Nowadays, you may find that Mothers’ Day is over-commercialised instead of simply being a day dedicated to celebrating our mothers, their sacrifices, their love, and everything that they do for us. But why is it celebrated on a different date each year, and why don’t we celebrate it in May, which is when many countries dedicate a day to mothers?
Why is Mothers’ Day in March?
The origins of Mothering Sunday, or as we know it now, Mothers’ Day, dates back to the 16th century. Every year on the fourth Sunday in Lent, and three weeks before Easter Sunday, people working away from their place of birth would be allowed time off to visit their “mother church”, namely their home church – the main church in their village. The rite was often associated with honouring Mary, the mother of Jesus. Mothering Sunday was therefore a day to be celebrated by everyone, as families would come together in their home church.
Celebrating Mothers’ Day
The modern version of Mothers’ Day is all about celebrating your mother or someone who is like a mother to you. But it can be an emotional and challenging time for those who no longer have a mother, never knew their mother, do not have a good relationship with their mother, have lost children or desperately want to be a mother themselves. For some people Mothers’ Day is a day of real happiness, whereas for others it can seem a cruel and lonely day.
Mothers’ Day, whatever your personal situation may be, is an opportunity to show your Resilience. For those of you who have a mother to celebrate, it may seem that there is nothing Resilient about the day. But if you have read our previous blogs about the five pillars of Resilience you will have seen that resource identification plays an important part in your Resilience, especially with regards to positive relationships. So seize the opportunity on Mothers’ Day not only to thank your mother for everything she does, but also spend some time reflecting on just how much she gives you on a daily basis, and everything she has done for you throughout your life.
The power of Resilience
For those of us who do not have a mother present in our lives, then the situation is different. At difficult times in the year it’s important to focus on staying Resilient, but how do you show Resilience during these challenging times?
We can show our Resilience in various ways, for example simply allowing ourselves to grieve, rejoicing at fond memories, or identifying the ways in which we have been made stronger whether it be through the presence or absence of a mother. We can also use the “Reframe Strategy” described in our online Resilience course; instead of focusing on what we haven’t got and who we haven’t got near us on Mothers’ Day, try looking at the bigger picture and focus on what we have got, namely who is there for us, fighting our corner.
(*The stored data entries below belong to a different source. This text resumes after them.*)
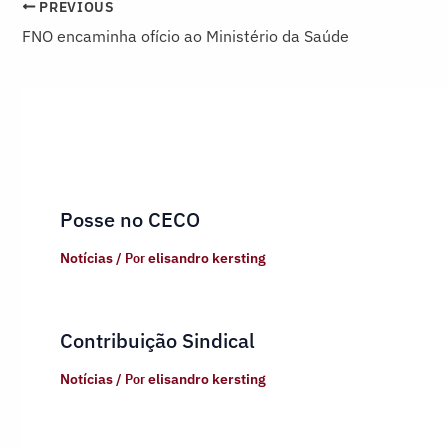
PREVIOUS
FNO encaminha ofício ao Ministério da Saúde
Posse no CECO
Notícias
/ Por
elisandro kersting
Contribuição Sindical
Notícias
/ Por
elisandro kersting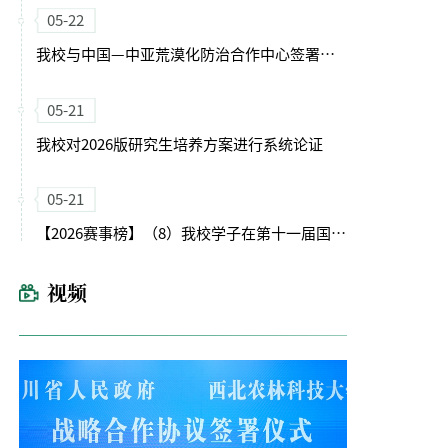
05-22
我校与中国—中亚荒漠化防治合作中心签署合作协议
05-21
我校对2026版研究生培养方案进行系统论证
05-21
【2026赛事榜】（8）我校学子在第十一届国际大学生智能农业装备创新大赛中获佳绩
视频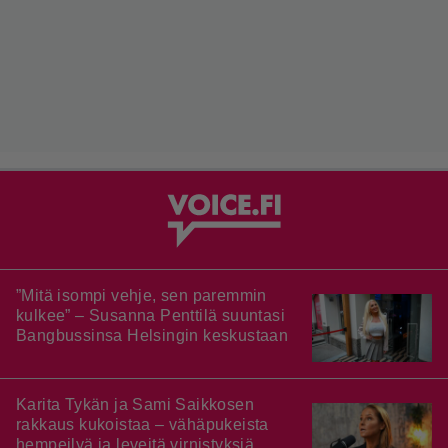
”Mitä isompi vehje, sen paremmin
kulkee” – Susanna Penttilä suuntasi
Bangbussinsa Helsingin keskustaan
Karita Tykän ja Sami Saikkosen
rakkaus kukoistaa – vähäpukeista
hempeilyä ja leveitä virnistyksiä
Regardless of your situation on Mothers’ Day, it’s important to remember the origins of Mothering Sunday and the coming together of families. For a lot of people, parents are an invaluable resource. The love a parent has is unconditional, but there are also other people in our lives whose actions help and support us to stay Resilient. Mothers’ Day is therefore a good opportunity to practise a key strategy of Resilience and maximise your family relationships as well as all your other positive relationships. It’s not about buying expensive bouquets of flowers, or fancy gifts, just taking some time to “be there” with a loved one either in person or virtually will make their day.
Happy Mothers’ Day from all of us at Beaumont Resilience Training.